Sunday, July 23, 2006

Toyota not out to derail GM talks

Monday, July 17, 2006
Toyota not out to derail GM talks
Japanese carmaker has no plans to get involved in GM, Renault, Nissan dealings -- for now.
Christine Tierney / The Detroit News

Toyota Motor Corp. is closely watching talks among General Motors Corp., Renault SA and Nissan Motor Co. aimed at forging a three-way alliance, but has no intention of getting involved, said a senior Toyota official.

Toyota and GM have not discussed GM investor Kirk Kerkorian's proposal, disclosed on June 30, to bring the Detroit automaker into the Renault-Nissan alliance, the official said. "They haven't approached us, and we haven't approached them."

GM and Toyota have longstanding relations, and Wagoner is well-liked by Toyota's top managers. The two automakers have shared a manufacturing venture in Fremont, Calif., since 1984, and cooperate on some research. GM recently sold a stake in Fuji Heavy Industries to Toyota for $315 million.

Toyota managers are watching the plight of GM's management, which is being pushed by Kerkorian to consider a deal, as well as the prospect that GM could become part of a mega-alliance that would dwarf Toyota.

But Toyota Chairman Fujio Cho said recently that the company would not get involved, and the Japanese automaker is historically skittish about linking up with other companies.

Toyota would consider expanding cooperative projects with GM, if asked, said the U.S.-based official, who spoke on condition of anonymity. But he said that would be in the context of the companies' existing relationship.

In recent months, GM officials have been baffled by statements coming out of Toyota suggesting that the Japanese giant wants to help GM at the same time it is waging a relentless assault on the U.S. auto market.

"General Motors has not been approached by Toyota," said GM spokeswoman Toni Simonetti.

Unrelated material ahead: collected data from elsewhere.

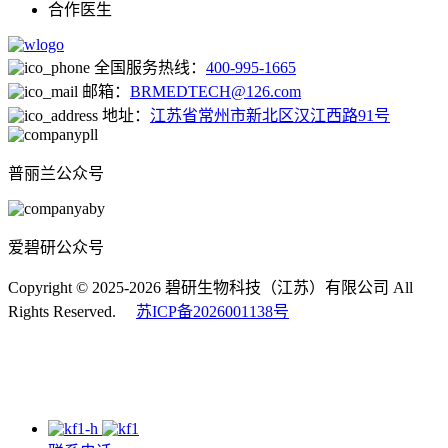
合作医生
全国服务热线：
400-995-1665
邮箱：
BRMEDTECH@126.com
地址：
江苏省常州市新北区汉江西路91号
普丽兰公众号
爱碧研公众号
Copyright © 2025-2026 碧研生物科技（江苏）有限公司 All
Rights Reserved.
苏ICP备2026001138号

Toyota managers, ever fearful of a protectionist backlash in the United States, have contemplated the type of role they might play.

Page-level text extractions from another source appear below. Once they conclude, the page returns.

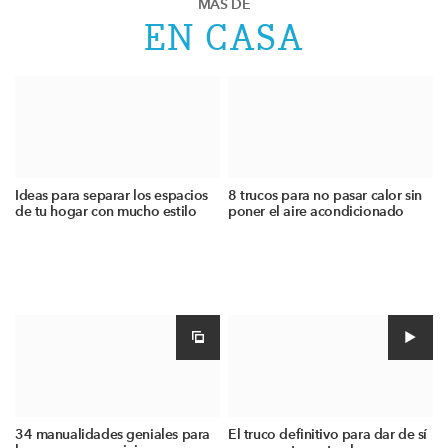
MÁS DE
EN CASA
Ideas para separar los espacios
8 trucos para no pasar calor sin
de tu hogar con mucho estilo
poner el aire acondicionado
34 manualidades geniales para
El truco definitivo para dar de sí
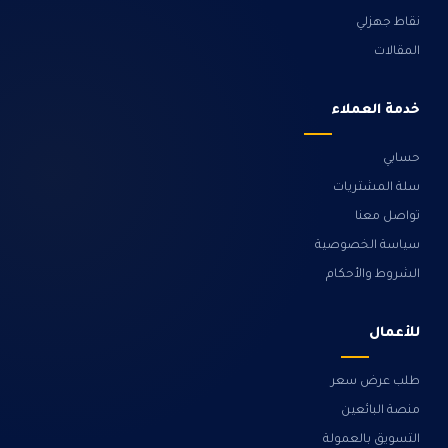
نقاط جهزلي
المقالات
خدمة العملاء
حسابي
سلة المشتريات
تواصل معنا
سياسة الخصوصية
الشروط والأحكام
للأعمال
طلب عرض سعر
منصة البائعين
التسويق بالعمولة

But the Toyota official denied reports that the automaker was considering possible ways to thwart a three-way alliance or play the white knight.

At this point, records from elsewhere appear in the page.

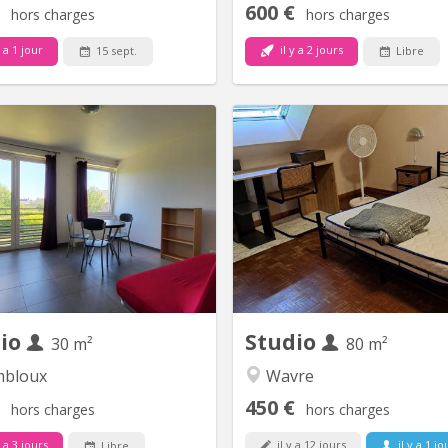
600 €
hors charges
hors charges
y a 1 jour
il y a 2 jours
15 sept.
Libre
KV 1078
K
Situé à Gembloux (Lonzée) à 20
studio de trois pièces, la pro
nutes, en voiture, de Louvain la
habite au rez et ne monte jam
Neuve. Joli petit Studio à louer.
pour aller dans le dressing au
eux. Idéal pour personne seule
étage ; le studio est au 
diant-e-Composé d'une pièce de
étage, l'escalier est fort abrup
c cuisine équipée (frigo et partie
chambre lit deux personnes, 
congélateur, four, 4 taques
bureau, garde robe, sdb et de
céramiques, lave-vaisselle) , une
côté du couloir :
salle de bain...
dio
Studio
30 m²
80 m²
bloux
Wavre
450 €
hors charges
hors charges
y a 3 jours
il y a 12 jours
il y a 1 jo
Libre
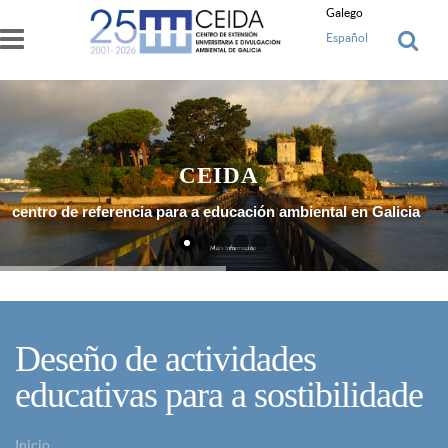
Ir o contido principal
Galego
Español
CEIDA
centro de referencia para a educación ambiental en Galicia
Máis Información
Deseño de actividades
educativas para a sostibilidade
Inicio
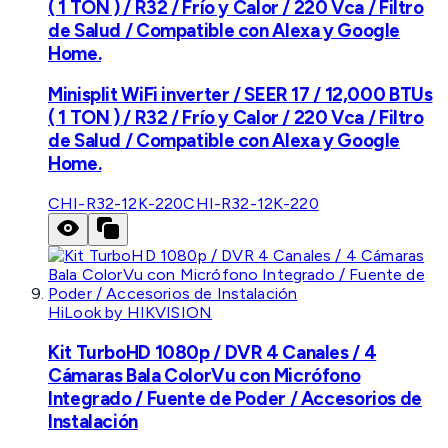
( 1 TON ) / R32 / Frío y Calor / 220 Vca / Filtro
de Salud / Compatible con Alexa y Google
Home.
Minisplit WiFi inverter / SEER 17 / 12,000 BTUs
( 1 TON ) / R32 / Frío y Calor / 220 Vca / Filtro
de Salud / Compatible con Alexa y Google
Home.
CHI-R32-12K-220
CHI-R32-12K-220
HiLook by HIKVISION
Kit TurboHD 1080p / DVR 4 Canales / 4
Cámaras Bala ColorVu con Micrófono
Integrado / Fuente de Poder / Accesorios de
Instalación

"We haven't war-gamed how to help GM," the official said. "We have looked at possible scenarios, what would happen if GM or Ford went into bankruptcy, but we haven't war-gamed how to help GM" in the context of the alliance negotiations.

All automakers are keeping tabs on the negotiations, which began in earnest Friday when GM Chairman and CEO Rick Wagoner and Carlos Ghosn, CEO of Renault and Nissan, met. They laid some ground rules for an initial three-month study of the potential benefits of an alliance.

Renault and Nissan formed a successful partnership in 1999. If GM joined, the automotive alliance would account for nearly a quarter of the global vehicle market.

Toyota is on track to become the world's largest automaker, and industry experts predict it will overtake GM within a few years -- unless Kerkorian's proposal triggers a new round of consolidation in the auto industry.